Data Cleaners
Excel Data Cleaner
A simple Python tool that cleans Excel datasets by removing duplicates and filling in missing values. Great for data analysts who need to quickly prepare messy data for analysis.
What It Does
This tool takes your messy Excel file and:
-
Removes duplicate rows - Keeps only unique records
-
Fills missing numeric values - Replaces blanks with 0
-
Fills missing text values - Replaces blanks with "Missing"
-
Saves cleaned data and exports it as a CSV file to your chosen location.
Why use this tool?
Save time by quickly cleaning data instead of manually addressing hundreds of rows.
Consistency: Apply the same cleaning rules every time, reducing human error
Simplicity: No complex configuration required. Specify your file and run the script.

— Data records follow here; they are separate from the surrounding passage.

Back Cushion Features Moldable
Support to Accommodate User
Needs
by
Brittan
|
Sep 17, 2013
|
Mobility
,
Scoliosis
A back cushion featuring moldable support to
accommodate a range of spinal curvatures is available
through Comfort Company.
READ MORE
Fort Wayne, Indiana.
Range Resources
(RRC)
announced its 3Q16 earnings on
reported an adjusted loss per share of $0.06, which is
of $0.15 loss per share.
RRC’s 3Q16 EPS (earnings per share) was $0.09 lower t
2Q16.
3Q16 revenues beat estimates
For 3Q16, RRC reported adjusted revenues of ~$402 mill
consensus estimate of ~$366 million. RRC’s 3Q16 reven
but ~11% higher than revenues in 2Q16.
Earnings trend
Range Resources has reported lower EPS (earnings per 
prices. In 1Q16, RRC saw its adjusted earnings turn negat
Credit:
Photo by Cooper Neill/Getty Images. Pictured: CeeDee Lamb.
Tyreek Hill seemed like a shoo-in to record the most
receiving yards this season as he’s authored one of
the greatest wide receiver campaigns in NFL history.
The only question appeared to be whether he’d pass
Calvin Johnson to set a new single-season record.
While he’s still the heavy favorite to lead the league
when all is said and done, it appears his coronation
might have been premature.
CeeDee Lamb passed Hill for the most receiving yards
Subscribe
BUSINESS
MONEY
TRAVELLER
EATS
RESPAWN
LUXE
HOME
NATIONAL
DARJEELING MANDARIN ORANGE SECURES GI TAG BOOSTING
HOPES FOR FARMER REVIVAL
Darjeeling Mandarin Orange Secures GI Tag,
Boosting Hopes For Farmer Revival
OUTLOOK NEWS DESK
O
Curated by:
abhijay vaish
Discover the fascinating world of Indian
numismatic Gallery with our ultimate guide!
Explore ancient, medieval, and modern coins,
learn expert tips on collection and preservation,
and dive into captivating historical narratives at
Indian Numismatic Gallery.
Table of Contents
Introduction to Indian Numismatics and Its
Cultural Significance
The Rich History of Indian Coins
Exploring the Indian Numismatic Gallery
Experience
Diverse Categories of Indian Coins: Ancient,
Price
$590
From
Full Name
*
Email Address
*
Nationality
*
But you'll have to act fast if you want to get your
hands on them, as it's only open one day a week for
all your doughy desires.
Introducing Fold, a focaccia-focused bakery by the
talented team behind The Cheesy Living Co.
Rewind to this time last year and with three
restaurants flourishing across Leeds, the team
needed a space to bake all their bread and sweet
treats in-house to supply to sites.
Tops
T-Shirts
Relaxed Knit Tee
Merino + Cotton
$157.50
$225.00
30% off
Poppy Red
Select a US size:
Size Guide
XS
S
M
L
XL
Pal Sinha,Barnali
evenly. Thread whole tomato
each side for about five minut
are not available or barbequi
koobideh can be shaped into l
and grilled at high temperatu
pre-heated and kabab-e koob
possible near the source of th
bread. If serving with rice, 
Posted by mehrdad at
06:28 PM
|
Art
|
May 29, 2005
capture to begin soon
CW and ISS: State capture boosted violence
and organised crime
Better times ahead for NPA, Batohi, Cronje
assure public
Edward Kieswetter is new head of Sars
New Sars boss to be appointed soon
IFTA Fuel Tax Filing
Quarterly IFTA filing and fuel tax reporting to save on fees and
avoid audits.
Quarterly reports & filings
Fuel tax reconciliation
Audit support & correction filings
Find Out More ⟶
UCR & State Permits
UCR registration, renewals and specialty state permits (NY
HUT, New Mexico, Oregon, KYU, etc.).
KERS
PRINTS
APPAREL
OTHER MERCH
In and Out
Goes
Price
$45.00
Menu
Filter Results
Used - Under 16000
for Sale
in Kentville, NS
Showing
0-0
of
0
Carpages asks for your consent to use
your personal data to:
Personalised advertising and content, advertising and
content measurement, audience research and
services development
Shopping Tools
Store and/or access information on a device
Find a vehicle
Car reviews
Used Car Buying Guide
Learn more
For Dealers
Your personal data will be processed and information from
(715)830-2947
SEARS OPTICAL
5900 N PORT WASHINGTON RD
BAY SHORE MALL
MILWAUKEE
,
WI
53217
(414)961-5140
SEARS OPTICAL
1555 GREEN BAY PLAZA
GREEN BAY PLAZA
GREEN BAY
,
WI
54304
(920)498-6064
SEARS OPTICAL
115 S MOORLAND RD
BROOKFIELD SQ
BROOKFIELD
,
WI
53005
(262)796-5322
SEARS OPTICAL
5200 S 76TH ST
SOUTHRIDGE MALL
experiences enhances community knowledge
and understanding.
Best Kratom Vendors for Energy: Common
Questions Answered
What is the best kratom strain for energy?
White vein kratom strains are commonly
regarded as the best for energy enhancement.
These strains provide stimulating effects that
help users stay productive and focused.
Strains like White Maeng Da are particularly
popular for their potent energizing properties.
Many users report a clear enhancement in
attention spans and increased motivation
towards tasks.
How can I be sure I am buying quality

Perfect For: Any Excel file with missing or duplicate data
Requirements
-
Python 3 (any recent version)
-
pandas library
How to Use
Step 1: Download the script
Download excel_data_cleaner.py from the repository.
Step 2: Update File Paths
Open the script in any text editor and update these two lines:
input_path = r"C:\Users\YourName\Documents\messy_data.xlsx" # Your Excel file location
output_dir = r"C:\Users\YourName\Documents\Cleaned" # Where to save cleaned file
Tips for file paths:
-
On Windows: Use r"C:\Users..." (note the r before the quotes)
-
On Mac/Linux: Use "/Users/yourname/Documents/..."
-
The script will create the output folder if it doesn't exist.
Step 3: Run the Script
Open your terminal, navigate to where you saved the script, and run:
python excel_data_cleaner.py
Or:
python3 excel_data_cleaner.py
Step 4: Find Your Cleaned File
Look in your output folder for cleaned_data.csv; this is your cleaned dataset.
Example
Before cleaning:
Name | Age | Department
John Smith | 35 | Sales
Jane Doe | | Marketing
John Smith | 35 | Sales
Bob Jones | 28 |
After cleaning:
Name | Age | Department
John Smith | 35 | Sales
Jane Doe | 0 | Marketing
Bob Jones | 28 | Missing
What Gets Displayed
When you run the script, you'll see:
-
First 5 rows of your data
-
Information about data types and missing values
-
Confirmation message when the cleaned file is saved
Troubleshooting
"pandas not found" error: Install pandas.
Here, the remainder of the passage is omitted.